A Troxler Effect-inducing Cheshire Cat: A low-contrast depiction of a grinning Chesire Cat against a grey ground, with a central black cross as a target.
Media Licence:
Attribution-NonCommercial-NoDerivs 

Illusion Credit

Ignaz Paul Vital Troxler (1780-1866), Swiss physician, politician and philosopher.

Instructions

Keep very still and keep your gaze focused on the central black cross. Do not strain your eyes, but try not to let your gaze wander from the cross.

Effect

The peripheral areas of the figure will slowly begin to fade from view.
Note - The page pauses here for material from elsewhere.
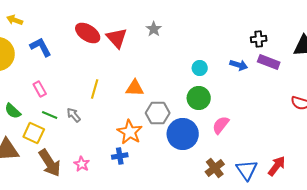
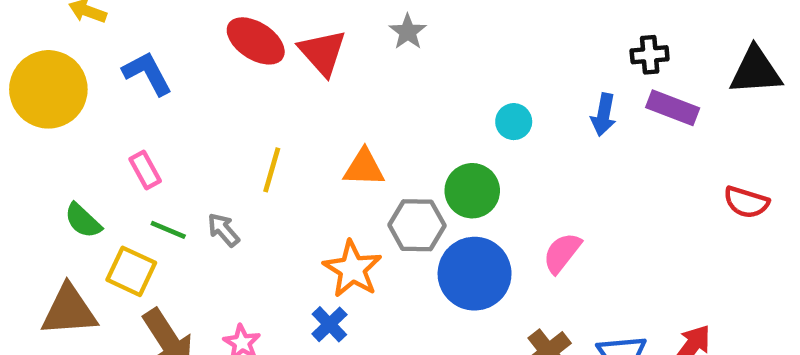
blue arrow: (239, 65) -> (604, 115), turned 84
green circle: (199, 98) -> (472, 191), moved
blue cross: (120, 156) -> (329, 324), turned -35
The cat's grin will fade last, leaving only the central black cross.

Illusion Credit

Ignaz Paul Vital Troxler (1780-1866), Swiss physician, politician and philosopher.
  • Troxler Effect
    A Troxler Effect-inducing Cheshire Cat: A low-contrast depiction of a grinning Chesire Cat against a grey ground, with a central black cross as a target.
    Media Licence:
    Attribution-NonCommercial-NoDerivs 
  • Troxler Effect
    Fixate, without moving, at the centre dot and the blue annulus will seem to disappear
    Media Licence :
    CC BY-SA 3.0

The Troxler Effect is named after Swiss physician and philosopher Ignaz Paul Vital Troxler (1780-1866). In 1804, Troxler made the discovery that rigidly fixating one’s gaze on some element in the visual field can cause surrounding stationary images to seem to slowly disappear or fade. They are replaced with an experience, the nature of which is determined by the background that the object is on. This is known as filling-in.

The Troxler effect illustrates the importance of saccades, the involuntary movements of the eye which occur even while one’s gaze is apparently settled. If we could perfectly fixate on some point in our visual field by suppressing saccadic movement, a static scene would slowly fade from view after a few seconds due to the local neural adaptation of the rods, cones and ganglion cells in the retina. In brief, any constant light stimulus will cause an individual neuron to become desensitized to that stimulus, and hence reduce the strength of its signal to the brain.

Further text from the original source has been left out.